Priorité aux rénovations globales et nouvelles pistes de financement
En cas de relance pleine et entière du dispositif, le ministère entend également réorienter les aides vers des rénovations dites globales. L’objectif serait de privilégier les travaux permettant un gain énergétique significatif, combinant par exemple isolation et changement de système de chauffage. Les opérations plus ponctuelles, qualifiées de monogestes, seraient en revanche moins soutenues, voire exclues du périmètre de l’aide lorsqu’elles ne s’inscrivent pas dans un projet d’ensemble. Cette inflexion s’inscrit dans une stratégie plus large visant à améliorer l’efficacité réelle des dépenses publiques.

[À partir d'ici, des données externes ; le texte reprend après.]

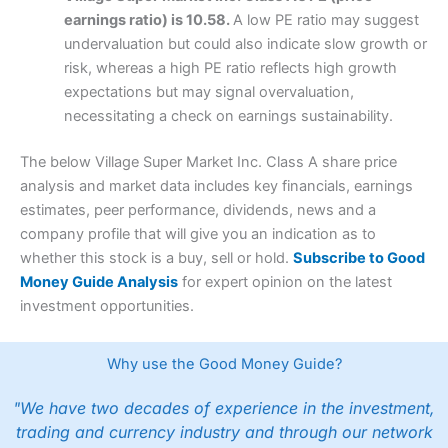
earnings ratio) is 10.58.
A low PE ratio may suggest
undervaluation but could also indicate slow growth or
risk, whereas a high PE ratio reflects high growth
expectations but may signal overvaluation,
necessitating a check on earnings sustainability.
The below Village Super Market Inc. Class A share price
analysis and market data includes key financials, earnings
estimates, peer performance, dividends, news and a
company profile that will give you an indication as to
whether this stock is a buy, sell or hold.
Subscribe to Good
Money Guide Analysis
for expert opinion on the latest
investment opportunities.
Why use the Good Money Guide?
"We have two decades of experience in the investment,
trading and currency industry and through our network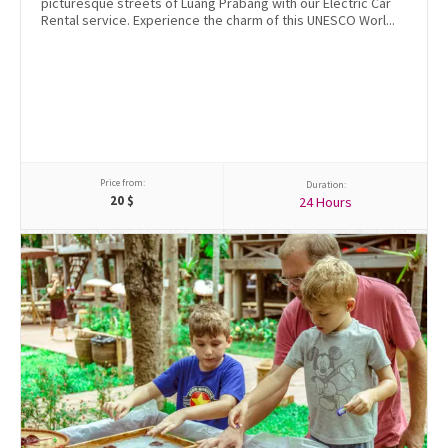
picturesque streets of Luang Prabang with our Electric Car
Rental service. Experience the charm of this UNESCO Worl...
Price from:
Duration:
20
$
24 Hours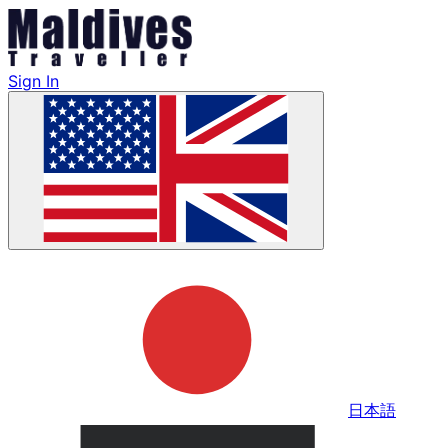
Sign In
日本語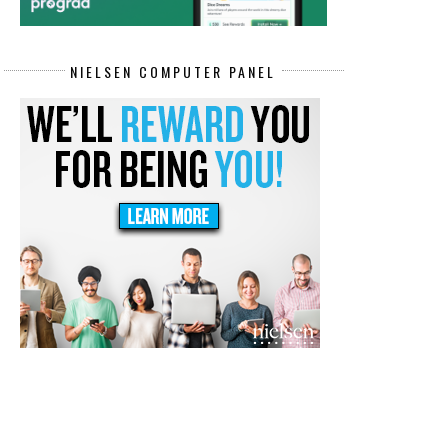
NIELSEN COMPUTER PANEL
REMOTE CONTACT CENTER REPS
🎥 GET PAID UP TO $15/HR.
JOBS PAY...
RECORDING...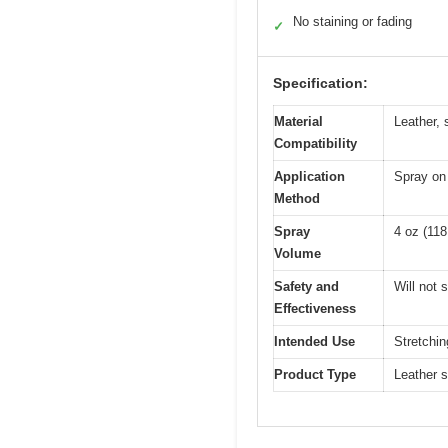
No staining or fading
✓
Specification:
Material
Leather, 
Compatibility
Application
Spray on 
Method
Spray
4 oz (118
Volume
Safety and
Will not 
Effectiveness
Intended Use
Stretchin
Product Type
Leather s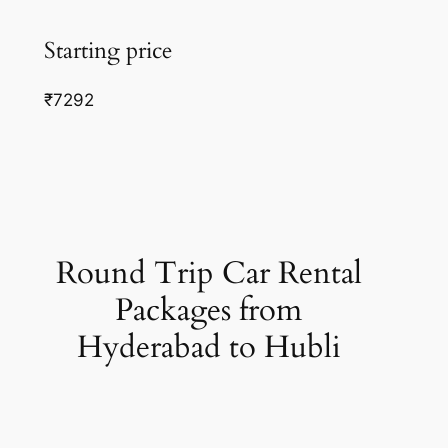
Starting price
₹7292
Round Trip Car Rental
Packages from
Hyderabad to Hubli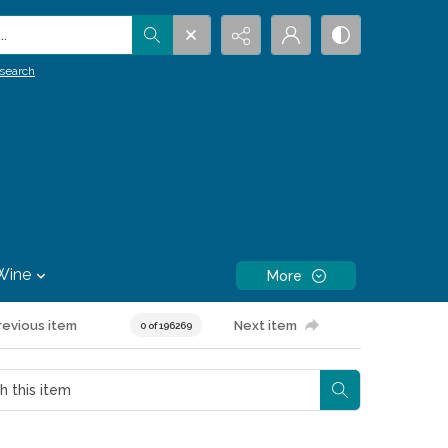
.
search
Wine
More
revious item
Next item
0 of 196269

Le gouvernement considère que les rénovations partielles, bien que populaires, n’offrent pas toujours les performances attendues en matière de réduction des consommations d’énergie et des émissions de gaz à effet de serre. Parallèlement, le ministre du Logement souhaite avancer sur de nouveaux outils financiers. Il évoque notamment la création d’une banque de la rénovation, destinée à faciliter le recours à l’emprunt pour les copropriétés engagées dans des travaux lourds. Cette structure permettrait de lever un frein majeur, celui du financement collectif, souvent identifié comme l’un des principaux obstacles à la rénovation énergétique des immeubles. À l’approche de 2026, MaPrimeRénov’ se retrouve ainsi à la croisée des chemins. Entre risque de suspension immédiate et promesse d’un dispositif élargi et stabilisé, son avenir dépend désormais directement du calendrier parlementaire. Une nouvelle fois, la politique de rénovation énergétique apparaît étroitement liée aux arbitrages budgétaires, au prix d’une incertitude persistante pour des milliers de ménages engagés dans des projets de travaux.